Peter D. Feaver, Duke University
After two years as a strategic adviser to the National Security Council, where he drafted a 35-page public plan for victory in Iraq, Feaver has returned to Duke's political science department. According to his syllabus, his fall course on international relations "aims to help students make sense of the confusing daily stream of headlines coming from around the world by providing the background and conceptual tools students need to understand contemporary international relations."
Background comes by way of a heavy reading list including Robert Kagan's "Power and Weakness," Hans J. Morgenthau's "Six Principles of Political Realism" and Stephen Walt's "Taming American Power."
In the spring, Feaver says, he plans "to teach a new course that will directly reflect my last two years: a seminar on 'American Grand Strategy.' My current plan is to have students write a new U.S. National Security Strategy."
Philip D. Zelikow, University of Virginia
After resigning in December as counselor to Secretary of State Condoleezza Rice, Zelikow has returned to Charlottesville. One reason he gave when he left the State Department was the need to tend to "some truly riveting obligations to college bursars" for his children's education.
But he's not counting too much on royalties for those tuition checks.
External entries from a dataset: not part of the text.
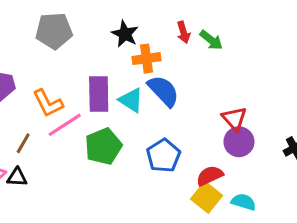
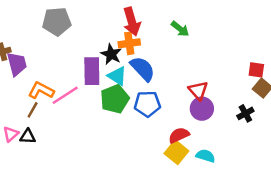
red arrow: (183, 32) -> (132, 22), moved, size x1.6
black star: (125, 34) -> (111, 54), moved
orange L-shape: (48, 103) -> (41, 90), moved, turned 145
green pentagon: (103, 146) -> (115, 99), moved
blue pentagon: (163, 156) -> (147, 104), moved, turned 30

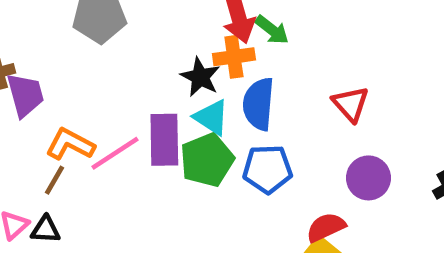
green arrow: (180, 29) -> (272, 30), moved
blue semicircle: (143, 69) -> (259, 104), turned -132
purple rectangle: (92, 71) -> (164, 140), moved
red triangle: (198, 90) -> (351, 104), moved

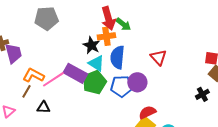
purple rectangle: (164, 140) -> (75, 73), turned -60
purple circle: (368, 178) -> (137, 82), moved
black triangle: (45, 230) -> (43, 107), moved

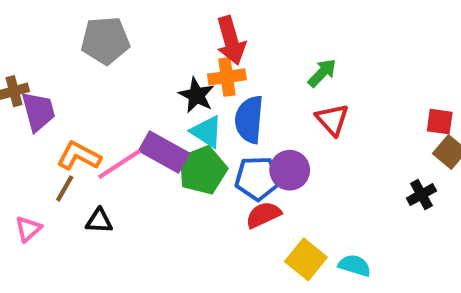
green arrow: (123, 24) -> (322, 73), moved, turned -84
red semicircle: (147, 112) -> (263, 215), moved

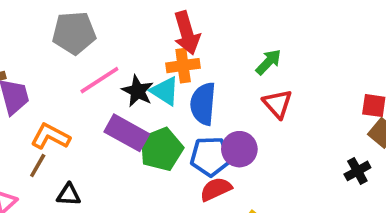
black star: (196, 95) -> (138, 91), moved
cyan triangle: (207, 132) -> (165, 91), moved
pink line: (119, 164) -> (99, 80), moved

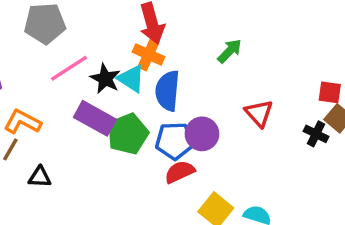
orange cross: (183, 66) -> (148, 54), turned 32
red triangle: (278, 104) -> (259, 113), moved
black cross: (357, 171) -> (316, 134), moved, turned -35

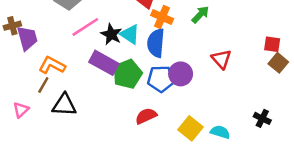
orange cross: (148, 54) -> (162, 17), moved
black cross: (316, 134) -> (262, 118), moved
red semicircle: (180, 172) -> (146, 116), moved
black triangle: (40, 177) -> (64, 105), size x1.5

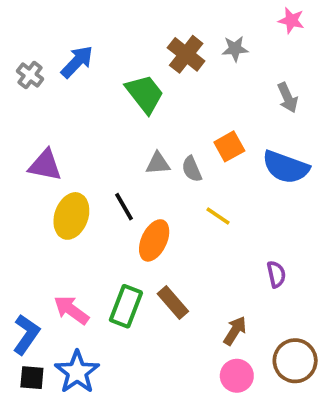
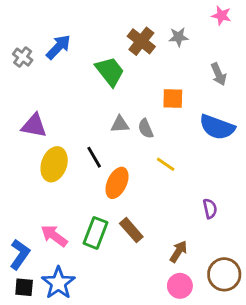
orange square: (229, 146) -> (173, 99), moved, turned 30

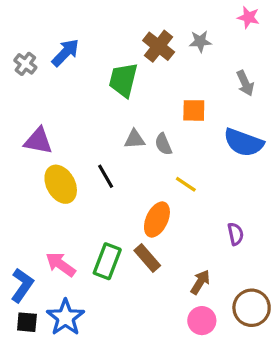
green trapezoid: (110, 71) -> (123, 80), turned -128
yellow ellipse: (54, 164) -> (61, 184), turned -48
orange ellipse: (117, 183) -> (157, 220), moved

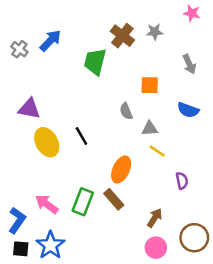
gray triangle: (134, 139) -> (150, 129), moved
blue semicircle: (244, 143) -> (188, 110), size x0.7
yellow line: (186, 184) -> (157, 151), moved

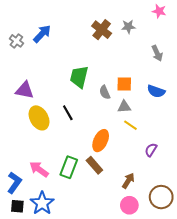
green trapezoid: (95, 62) -> (79, 77), moved
orange square: (150, 85) -> (124, 84), moved
purple semicircle: (182, 181) -> (151, 150), turned -136

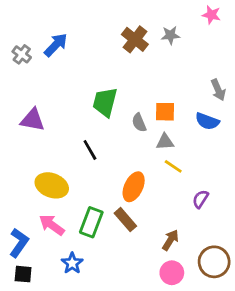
gray arrow: (157, 53) -> (218, 90), moved
yellow ellipse: (39, 118) -> (52, 185), moved, turned -40
blue star: (42, 203) -> (72, 263), moved, size x0.7

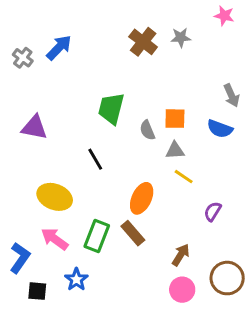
black square: (23, 274) -> (37, 291), moved

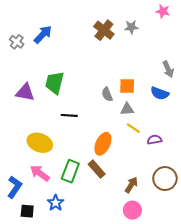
green trapezoid: (111, 108) -> (55, 83), moved
black line: (95, 159) -> (69, 115), turned -56
purple semicircle: (213, 211) -> (154, 140), moved, turned 48
brown circle: (227, 278) -> (165, 179), moved

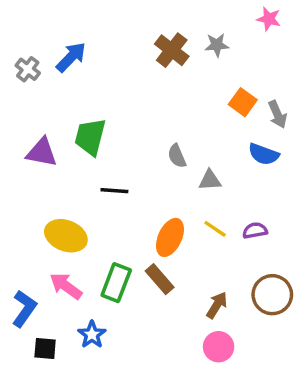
orange square: (127, 86) -> (243, 102), moved, turned 35
yellow line: (133, 128) -> (215, 229), moved

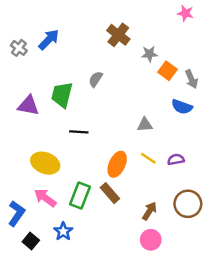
gray star: (217, 45) -> (150, 54), moved
gray semicircle: (177, 156) -> (96, 79), moved, turned 56
black square: (45, 348) -> (31, 241), turned 35

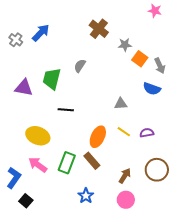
blue star: (63, 231) -> (86, 196), moved

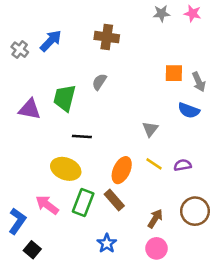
brown cross: (99, 29) -> (107, 37), moved, turned -30
gray star: (125, 45) -> (161, 13), moved
orange square: (140, 59) -> (174, 73), turned -35
gray triangle: (121, 104) -> (150, 129), turned -48
yellow ellipse: (38, 136) -> (66, 169), moved

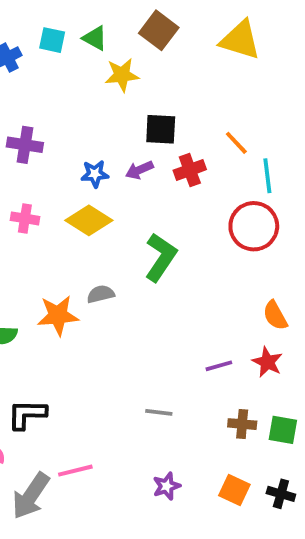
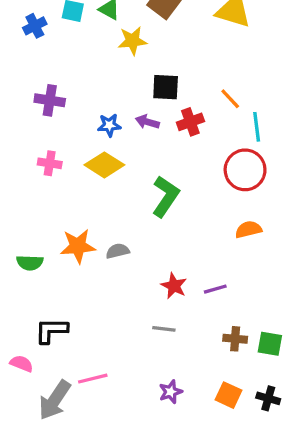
purple arrow: (139, 170) -> (147, 122), turned 40
gray semicircle: (101, 294) -> (118, 251), moved
orange semicircle: (275, 315) -> (248, 229), moved, turned 105
red star: (267, 362) -> (174, 286), moved

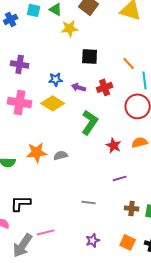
purple arrow: (147, 122) -> (79, 87), moved
red cross: (190, 122) -> (105, 87), moved
pink cross: (50, 163) -> (20, 102), size x1.6
red star: (174, 286) -> (114, 145), moved

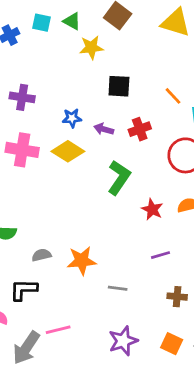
orange star: (37, 152) -> (82, 261), moved
gray semicircle: (61, 155) -> (41, 255), moved
purple star: (93, 240) -> (123, 341), size x1.5

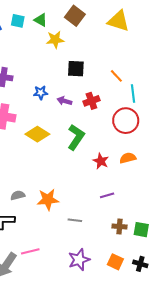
yellow diamond: (68, 151) -> (37, 134), moved

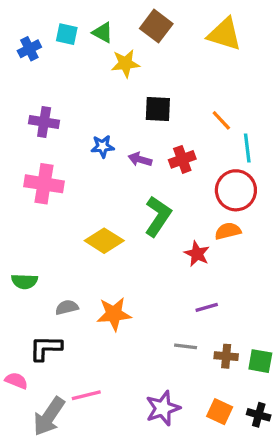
yellow diamond: (37, 134) -> (104, 241), moved
orange semicircle: (128, 158) -> (228, 231), moved
gray line: (75, 220) -> (186, 346), moved

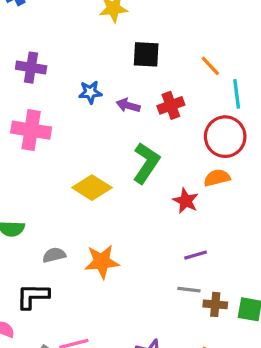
gray line: (186, 346) -> (189, 290), moved

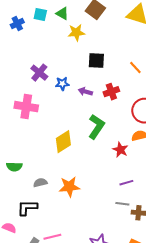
purple cross: (31, 68) -> (39, 73), moved, turned 30
yellow diamond: (92, 188) -> (63, 142), turned -65

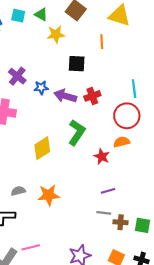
orange line: (135, 68) -> (102, 42), moved, turned 40
purple arrow: (85, 92) -> (65, 96), size x1.5

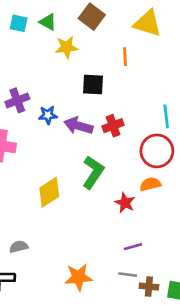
purple cross: (17, 76) -> (17, 100), turned 30
orange star: (49, 195) -> (78, 277), moved

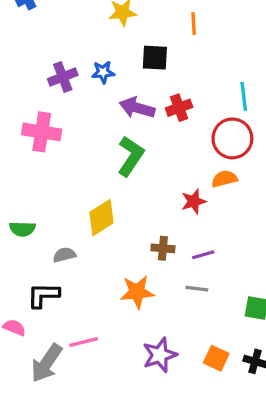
blue star: (48, 115) -> (103, 72), moved
green L-shape: (93, 172) -> (131, 156), moved
yellow diamond: (49, 192) -> (102, 218), moved
red star: (125, 203) -> (194, 201), turned 30
brown cross: (149, 287) -> (163, 248), moved

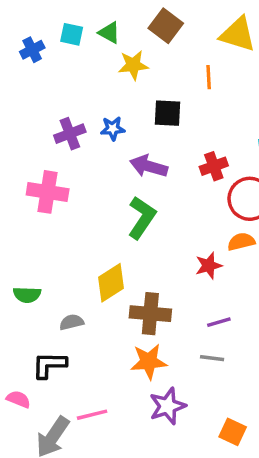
red cross: (179, 108) -> (214, 166), moved
brown cross: (163, 248) -> (150, 314), moved, size x1.6
purple star: (160, 355) -> (168, 406), moved

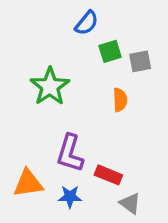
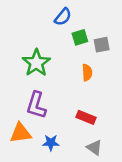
purple L-shape: (70, 153) -> (36, 105), moved
red rectangle: (108, 175) -> (86, 117), moved

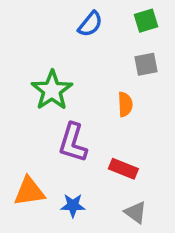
green square: (80, 37) -> (146, 21), moved
purple L-shape: (36, 105) -> (73, 143), moved

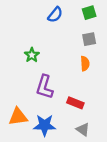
green star: (52, 90) -> (32, 55), size x0.6
orange semicircle: (125, 104) -> (85, 64), moved
blue star: (73, 205) -> (45, 125), size x1.5

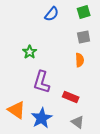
orange triangle: (18, 117) -> (17, 110), turned 42
blue star: (45, 125) -> (42, 118), turned -30

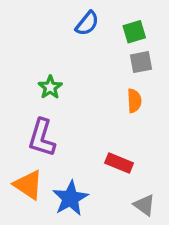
green square: (84, 12) -> (134, 32), moved
purple L-shape: (42, 82) -> (42, 138), moved
gray triangle: (78, 122) -> (144, 205), moved

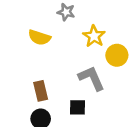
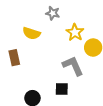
brown rectangle: (41, 91) -> (14, 58), moved

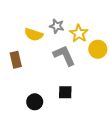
gray star: (53, 13) -> (57, 26), moved
gray L-shape: (73, 66) -> (64, 56), moved

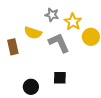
yellow semicircle: (34, 34) -> (33, 33), moved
In his two history courses, Zelikow appears to assign only one of his own books, "The Kennedy Tapes," co-written with Ernest May. Other texts include Akira Iriye's "The Origins of the Second World War," Barbara Tuchman's "The Proud Tower" and H.R. McMaster's "Dereliction of Duty."
Douglas Feith, Georgetown University
The former undersecretary of defense is teaching a seminar on the national security policy of the Bush administration.
Authors on his reading list include Hew Strachan, Zbigniew Brzezinski, Eugene V. Rostow, Melvin Laird, Samuel Huntington and Francis Fukuyama (among many others -- the list seems to contain about 100-plus pages for every hour of class). Of his former colleagues, Feith includes Rice's 2000 Foreign Affairs article, several speeches of President Bush -- including his Sept. 20, 2001, address -- and a speech Feith delivered on civil liberties.
He also plans to assign Osama bin Laden's jihad statement from February 1998 and the national military strategic plan for war on terrorism.